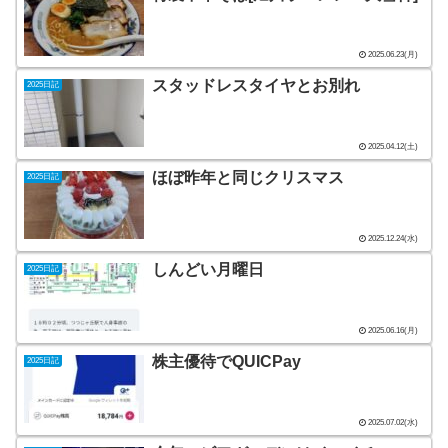
2025.06.23(月)
スタッドレスタイヤとお別れ
2025日記
2025.04.12(土)
ほぼ昨年と同じクリスマス
2025日記
2025.12.24(水)
しんどい月曜日
2025日記
2025.06.16(月)
株主優待でQUICPay
2025日記
2025.07.02(水)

**What is required**
Repeat the material above exactly, so that every entry appears but no picture does.

**The answer**
2025.06.23(月)
スタッドレスタイヤとお別れ
2025日記
2025.04.12(土)
ほぼ昨年と同じクリスマス
2025日記
2025.12.24(水)
しんどい月曜日
2025日記
2025.06.16(月)
株主優待でQUICPay
2025日記
2025.07.02(水)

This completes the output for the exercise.